* WHAT YOU ARE ASKED TO DO: Go through the data and copy each line where the word "encre" shows up.

(Data records)
--

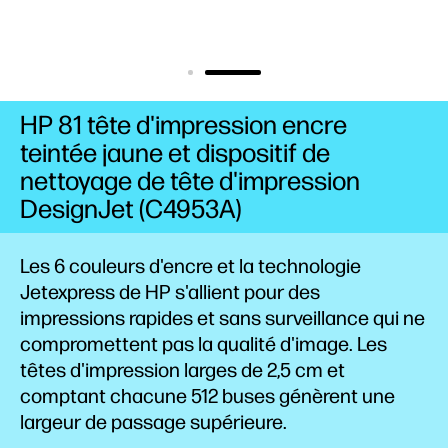
HP 81 tête d'impression encre
teintée jaune et dispositif de
nettoyage de tête d'impression
DesignJet (C4953A)
Les 6 couleurs d'encre et la technologie
Jetexpress de HP s'allient pour des
impressions rapides et sans surveillance qui ne
compromettent pas la qualité d'image. Les
têtes d'impression larges de 2,5 cm et
comptant chacune 512 buses génèrent une
largeur de passage supérieure.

--

* WRITTEN SOLUTION:
HP 81 tête d'impression encre
Les 6 couleurs d'encre et la technologie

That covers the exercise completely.